E se è vero che tra quei 465mila nomi alcuni sono falsi, altri pseudonimi, altri ancora modi diversi di trascrivere una stessa identità (è il caso di Osama bin Laden, presente anche come Usama bin Ladin, Osama Bin Ladin e Usama Bin Laden), rimane comunque una stima di 350mila individui diversi segnalati come pericolosi. Una cifra enorme e di fatto incontrollabile.

Proprio negli stessi giorni in cui sui giornali americani veniva diffusa la notizia della chilometrica lista nera, una verifica interna all’Fbi confermava le continue violazioni commesse dagli agenti durante la raccolta d’informazioni personali in tema di terrorismo e spionaggio. Analizzando il 10 per cento delle indagini nazionali di sicurezza dal 2002 ad oggi, l’Fbi ha scoperto che in più di mille casi i suoi stessi agenti hanno violato la legge. Numeri che di certo lieviteranno non di poco quando la verifica verrà completata. E questo nonostante la legge in questione – il famoso Patriot Act – sia tutt’altro che restrittiva e conceda, anzi, molta mano libera agli investigatori. Lo strumento privilegiato dall’Fbi sono le così dette National Security Letters (Nsl).

Si tratta di particolari mandati che permettono agli investigatori di bypassare il controllo della magistratura. Per chiedere documenti e informazioni senza essere costretti a ottenere precedentemente l’autorizzazione di un giudice, basta dichiarare che si tratta di dati “rilevanti” per un’indagine che abbia lo scopo di proteggere il Paese da azioni di terrorismo internazionale o da attività clandestine d’intelligence. Non sorprende che solo nel 2005 siano state istruite qualcosa come 47mila Nsl.

Eppure gli agenti dell’Fbi sono riusciti a infrangere anche una norma così poco garantista. La maggior parte delle violazioni riguardano informazioni rilasciate da compagnie telefoniche e Internet provider. In molti casi queste aziende hanno fornito dati che eccedevano quelli richiesti dal mandato. L’Fbi, invece di distruggere le informazioni non volute, ha spesso creato ad hoc nuove Nsl per poter utilizzare anche questi dati. Non solo. Ai primi di marzo, Mike German, ex agente speciale dell’agenzia federale, ha dichiarato che spesso gli investigatori istruivano i mandati anche quando le indagini non erano state ancora aperte, violando, anche in questo caso, la legge. Inoltre, a volte veniva chiesto alle compagnie telefoniche di fornire subito i dati in nome di una fantomatica emergenza e affermando che il mandato avrebbe ottenuto a breve l’approvazione.
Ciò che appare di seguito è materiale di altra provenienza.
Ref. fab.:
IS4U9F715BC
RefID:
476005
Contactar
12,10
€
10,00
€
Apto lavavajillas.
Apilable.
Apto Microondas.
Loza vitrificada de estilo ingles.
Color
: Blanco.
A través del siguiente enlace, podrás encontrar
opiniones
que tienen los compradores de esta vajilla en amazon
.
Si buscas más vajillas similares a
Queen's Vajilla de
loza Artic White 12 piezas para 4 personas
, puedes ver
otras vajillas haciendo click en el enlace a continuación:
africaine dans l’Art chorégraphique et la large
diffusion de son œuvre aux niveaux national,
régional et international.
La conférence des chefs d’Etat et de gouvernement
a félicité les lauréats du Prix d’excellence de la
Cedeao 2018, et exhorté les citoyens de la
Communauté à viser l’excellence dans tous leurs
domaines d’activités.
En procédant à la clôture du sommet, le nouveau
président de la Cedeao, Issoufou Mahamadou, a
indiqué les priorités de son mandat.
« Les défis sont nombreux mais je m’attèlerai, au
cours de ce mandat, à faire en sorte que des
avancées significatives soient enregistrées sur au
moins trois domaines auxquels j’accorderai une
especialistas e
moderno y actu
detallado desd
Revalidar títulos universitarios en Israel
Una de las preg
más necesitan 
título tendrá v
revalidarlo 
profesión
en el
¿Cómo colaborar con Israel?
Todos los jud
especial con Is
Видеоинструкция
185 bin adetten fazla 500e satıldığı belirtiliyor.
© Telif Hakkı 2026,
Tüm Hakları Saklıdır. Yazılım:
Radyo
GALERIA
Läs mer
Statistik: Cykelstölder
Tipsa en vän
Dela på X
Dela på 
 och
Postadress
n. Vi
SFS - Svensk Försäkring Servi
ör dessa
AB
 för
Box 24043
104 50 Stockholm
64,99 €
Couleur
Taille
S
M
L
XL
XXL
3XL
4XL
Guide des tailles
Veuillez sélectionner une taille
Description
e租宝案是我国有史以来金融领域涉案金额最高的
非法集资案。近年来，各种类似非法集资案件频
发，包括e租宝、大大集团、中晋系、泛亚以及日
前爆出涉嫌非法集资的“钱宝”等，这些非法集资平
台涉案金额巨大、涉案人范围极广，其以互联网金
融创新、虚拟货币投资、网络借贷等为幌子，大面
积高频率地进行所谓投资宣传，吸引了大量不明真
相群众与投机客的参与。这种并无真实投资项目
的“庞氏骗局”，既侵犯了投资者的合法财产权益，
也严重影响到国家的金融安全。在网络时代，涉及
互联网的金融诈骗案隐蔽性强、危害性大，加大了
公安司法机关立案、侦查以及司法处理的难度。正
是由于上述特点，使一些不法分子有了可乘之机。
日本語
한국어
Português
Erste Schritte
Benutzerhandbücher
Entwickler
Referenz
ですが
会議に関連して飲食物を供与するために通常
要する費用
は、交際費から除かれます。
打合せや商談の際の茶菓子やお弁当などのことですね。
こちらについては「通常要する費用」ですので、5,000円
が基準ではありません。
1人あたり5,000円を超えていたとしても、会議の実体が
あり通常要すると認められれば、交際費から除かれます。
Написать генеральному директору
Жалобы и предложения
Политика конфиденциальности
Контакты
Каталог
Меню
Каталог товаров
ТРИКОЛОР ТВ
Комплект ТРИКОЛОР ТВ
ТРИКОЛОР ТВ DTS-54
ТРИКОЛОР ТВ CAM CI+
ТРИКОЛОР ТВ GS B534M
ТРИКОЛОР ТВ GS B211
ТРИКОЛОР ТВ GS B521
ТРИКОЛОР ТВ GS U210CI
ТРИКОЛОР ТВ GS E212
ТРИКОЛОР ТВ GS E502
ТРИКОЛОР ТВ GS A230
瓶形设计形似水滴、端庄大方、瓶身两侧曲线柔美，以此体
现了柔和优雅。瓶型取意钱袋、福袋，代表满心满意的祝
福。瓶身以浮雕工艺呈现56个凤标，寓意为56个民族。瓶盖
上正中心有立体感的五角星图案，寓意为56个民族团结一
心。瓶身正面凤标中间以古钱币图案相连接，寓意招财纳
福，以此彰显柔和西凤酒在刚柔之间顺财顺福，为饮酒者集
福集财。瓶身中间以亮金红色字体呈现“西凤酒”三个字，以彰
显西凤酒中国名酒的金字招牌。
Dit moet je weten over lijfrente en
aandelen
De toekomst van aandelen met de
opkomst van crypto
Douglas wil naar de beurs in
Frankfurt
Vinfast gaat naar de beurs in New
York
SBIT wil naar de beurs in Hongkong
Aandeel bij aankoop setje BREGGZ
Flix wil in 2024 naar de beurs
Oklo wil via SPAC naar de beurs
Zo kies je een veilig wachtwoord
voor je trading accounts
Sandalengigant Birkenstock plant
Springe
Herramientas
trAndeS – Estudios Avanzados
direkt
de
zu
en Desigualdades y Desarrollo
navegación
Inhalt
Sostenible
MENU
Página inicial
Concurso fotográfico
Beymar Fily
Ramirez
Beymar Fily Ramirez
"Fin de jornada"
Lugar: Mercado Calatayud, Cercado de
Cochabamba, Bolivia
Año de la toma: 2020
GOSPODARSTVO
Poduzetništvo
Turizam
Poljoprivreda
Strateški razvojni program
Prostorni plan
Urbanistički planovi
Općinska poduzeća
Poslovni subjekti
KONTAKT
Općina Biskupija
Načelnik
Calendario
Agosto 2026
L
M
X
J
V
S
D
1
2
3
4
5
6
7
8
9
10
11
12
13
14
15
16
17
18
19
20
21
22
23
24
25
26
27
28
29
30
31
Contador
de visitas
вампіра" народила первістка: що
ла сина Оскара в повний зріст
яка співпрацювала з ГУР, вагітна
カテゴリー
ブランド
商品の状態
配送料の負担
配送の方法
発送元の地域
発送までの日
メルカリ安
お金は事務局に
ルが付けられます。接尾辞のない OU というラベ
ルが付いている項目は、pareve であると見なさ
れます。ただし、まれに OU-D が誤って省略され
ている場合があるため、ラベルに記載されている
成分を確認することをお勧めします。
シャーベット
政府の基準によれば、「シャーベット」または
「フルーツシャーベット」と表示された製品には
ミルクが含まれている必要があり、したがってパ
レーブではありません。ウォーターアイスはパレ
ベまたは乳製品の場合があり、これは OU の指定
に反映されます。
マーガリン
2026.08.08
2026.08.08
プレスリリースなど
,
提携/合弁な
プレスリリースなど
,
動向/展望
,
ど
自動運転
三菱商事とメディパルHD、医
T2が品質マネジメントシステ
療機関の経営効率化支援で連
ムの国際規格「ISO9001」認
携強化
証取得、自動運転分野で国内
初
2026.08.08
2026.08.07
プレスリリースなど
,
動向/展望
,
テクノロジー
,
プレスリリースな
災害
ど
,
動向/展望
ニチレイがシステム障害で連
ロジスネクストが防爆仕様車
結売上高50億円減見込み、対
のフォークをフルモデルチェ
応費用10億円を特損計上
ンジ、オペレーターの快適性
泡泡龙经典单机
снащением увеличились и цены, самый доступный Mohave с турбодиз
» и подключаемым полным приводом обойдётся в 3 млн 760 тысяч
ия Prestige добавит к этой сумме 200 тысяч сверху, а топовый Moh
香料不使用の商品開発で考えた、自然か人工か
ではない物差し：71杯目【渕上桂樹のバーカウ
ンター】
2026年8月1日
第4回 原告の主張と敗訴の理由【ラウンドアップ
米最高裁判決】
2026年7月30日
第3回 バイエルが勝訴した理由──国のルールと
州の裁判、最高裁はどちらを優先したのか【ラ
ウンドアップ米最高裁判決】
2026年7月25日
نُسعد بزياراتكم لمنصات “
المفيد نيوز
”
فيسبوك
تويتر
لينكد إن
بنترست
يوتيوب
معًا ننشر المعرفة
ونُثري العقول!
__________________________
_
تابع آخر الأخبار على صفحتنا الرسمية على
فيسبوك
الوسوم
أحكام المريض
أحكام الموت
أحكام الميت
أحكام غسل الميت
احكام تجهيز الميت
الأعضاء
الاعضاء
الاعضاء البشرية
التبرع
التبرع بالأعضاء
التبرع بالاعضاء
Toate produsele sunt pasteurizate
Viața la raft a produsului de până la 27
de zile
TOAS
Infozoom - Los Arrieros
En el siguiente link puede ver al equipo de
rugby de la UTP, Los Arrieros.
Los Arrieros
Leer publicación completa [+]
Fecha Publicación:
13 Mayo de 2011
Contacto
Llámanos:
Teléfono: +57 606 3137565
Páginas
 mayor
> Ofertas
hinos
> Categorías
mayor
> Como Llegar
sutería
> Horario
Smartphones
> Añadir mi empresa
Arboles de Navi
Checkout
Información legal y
Di fronte a tutto questo, l’Fbi prova a ridimensionare il problema, affermando che non ci sono prove che gli agenti abbiano violato la legge consapevolmente, né che i supervisori abbiano incoraggiato tali comportamenti. Così, proprio per colmare cotanta “ignoranza”, la Federal Bureau of Investigation ha distribuito ai propri dipendenti alcune linee guida da rispettare nella raccolta dei dati altrui. Strano, comunque, che a degli agenti federali si debbano ricordare i diritti civili che la Carta costituzionale della loro stessa Nazione tutela e garantisce.